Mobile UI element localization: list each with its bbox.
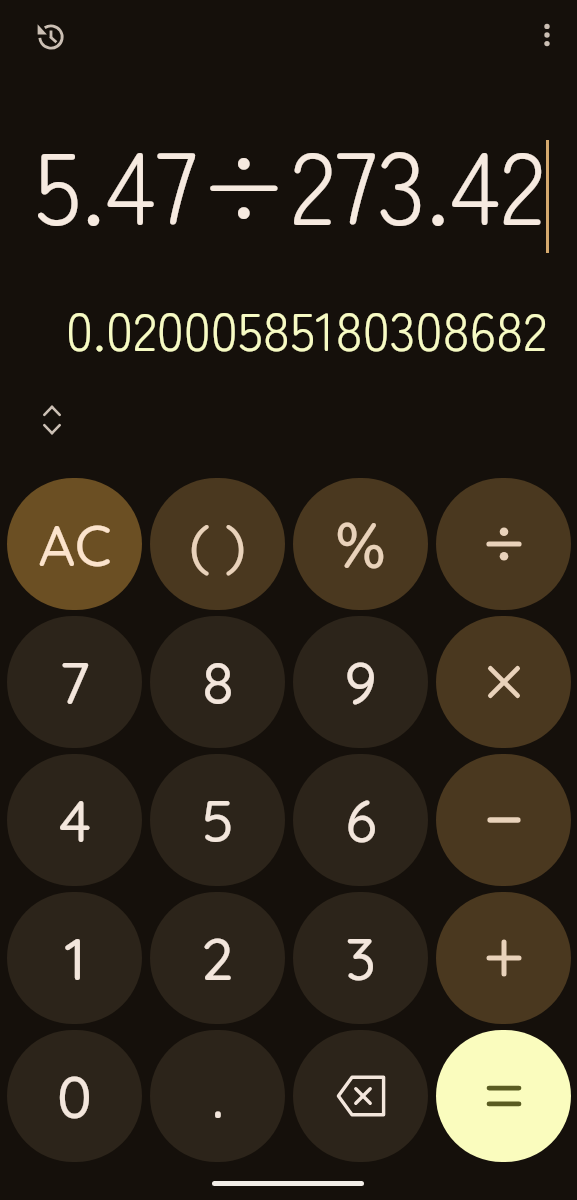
other: Multiply bbox=[482, 660, 526, 704]
button[interactable]: 3 bbox=[293, 892, 428, 1024]
staticText: 0 bbox=[57, 1060, 92, 1133]
button[interactable]: 7 bbox=[7, 616, 142, 748]
staticText: 4 bbox=[59, 784, 91, 857]
staticText: % bbox=[335, 504, 386, 584]
staticText: ( ) bbox=[189, 509, 246, 579]
staticText: 6 bbox=[345, 784, 377, 857]
button[interactable]: 9 bbox=[293, 616, 428, 748]
staticText: 5 bbox=[201, 784, 234, 857]
button[interactable]: 0 bbox=[7, 1030, 142, 1162]
staticText: 9 bbox=[344, 646, 377, 719]
button[interactable]: Expand bbox=[28, 396, 75, 443]
button[interactable]: Divide bbox=[436, 478, 571, 610]
button[interactable]: AC bbox=[7, 478, 142, 610]
button[interactable]: 2 bbox=[150, 892, 285, 1024]
staticText: AC bbox=[38, 509, 112, 580]
button[interactable]: 1 bbox=[7, 892, 142, 1024]
button[interactable]: History bbox=[27, 13, 74, 60]
button[interactable]: Multiply bbox=[436, 616, 571, 748]
button[interactable]: Plus bbox=[436, 892, 571, 1024]
button[interactable]: 5 bbox=[150, 754, 285, 886]
other: Equals bbox=[482, 1074, 526, 1118]
staticText: 1 bbox=[64, 922, 86, 995]
button[interactable]: Backspace bbox=[293, 1030, 428, 1162]
other: Minus bbox=[482, 798, 526, 842]
other: Plus bbox=[482, 936, 526, 980]
staticText: 3 bbox=[345, 922, 376, 995]
staticText: 0.02000585180308682 bbox=[66, 289, 548, 366]
button[interactable]: Equals bbox=[436, 1030, 571, 1162]
other: History bbox=[36, 22, 66, 52]
button[interactable]: ( ) bbox=[150, 478, 285, 610]
button[interactable]: 6 bbox=[293, 754, 428, 886]
button[interactable]: Minus bbox=[436, 754, 571, 886]
staticText: 7 bbox=[59, 646, 90, 719]
staticText: 8 bbox=[202, 646, 234, 719]
button[interactable]: 4 bbox=[7, 754, 142, 886]
other: Backspace bbox=[333, 1068, 389, 1124]
button[interactable]: 8 bbox=[150, 616, 285, 748]
staticText: 5.47÷273.42 bbox=[34, 108, 546, 228]
other: Divide bbox=[482, 522, 526, 566]
staticText: 2 bbox=[201, 922, 234, 995]
button[interactable]: . bbox=[150, 1030, 285, 1162]
button[interactable]: More options bbox=[523, 11, 570, 58]
button[interactable]: % bbox=[293, 478, 428, 610]
staticText: . bbox=[212, 1060, 224, 1133]
other: Expand bbox=[36, 404, 68, 436]
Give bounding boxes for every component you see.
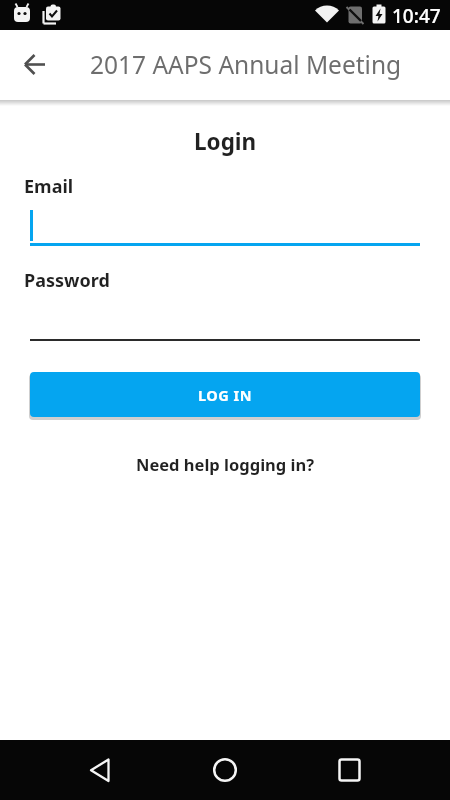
staticText: Login (194, 126, 257, 157)
staticText: Password (24, 268, 110, 293)
staticText: 10:47 (392, 3, 441, 29)
staticText: Email (24, 174, 74, 199)
button[interactable] (78, 748, 122, 792)
button[interactable] (30, 206, 420, 246)
staticText: LOG IN (198, 385, 252, 405)
button[interactable] (328, 748, 372, 792)
button[interactable]: LOG IN (30, 372, 420, 417)
button[interactable] (14, 44, 56, 86)
button[interactable]: Need help logging in? (136, 453, 315, 475)
button[interactable] (203, 748, 247, 792)
staticText: 2017 AAPS Annual Meeting (90, 48, 402, 81)
button[interactable] (30, 300, 420, 341)
staticText: Need help logging in? (136, 453, 315, 475)
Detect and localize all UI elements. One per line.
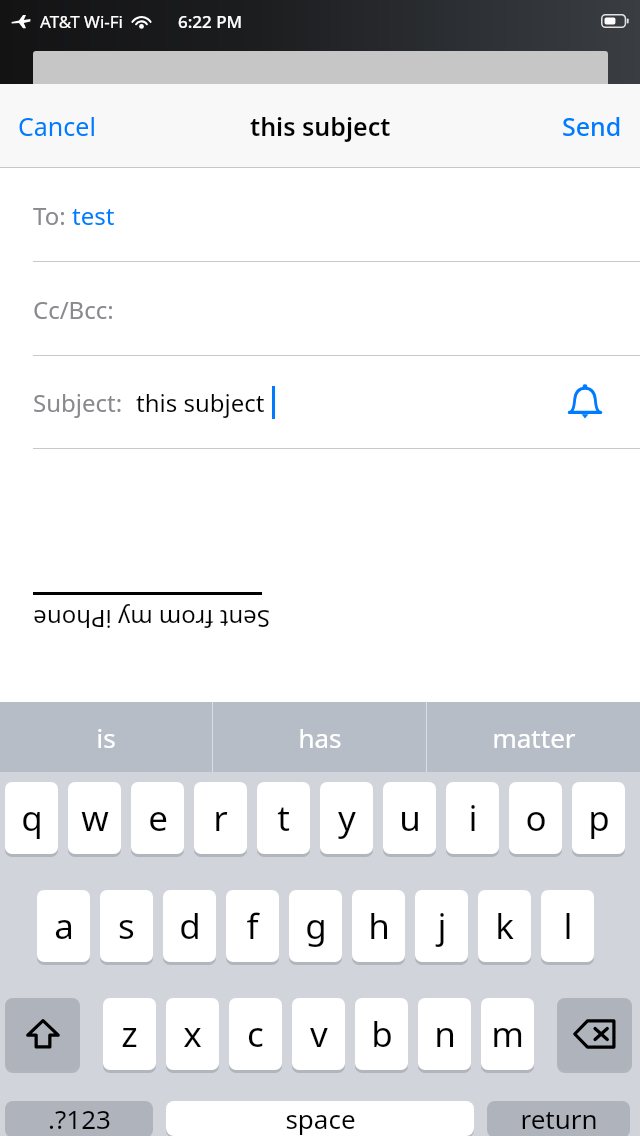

====

**Work item**
Throughout the data above, report every line that contains the string "History".

**Result**
button[interactable]: History bbox=[27, 13, 74, 60]
other: History bbox=[36, 22, 66, 52]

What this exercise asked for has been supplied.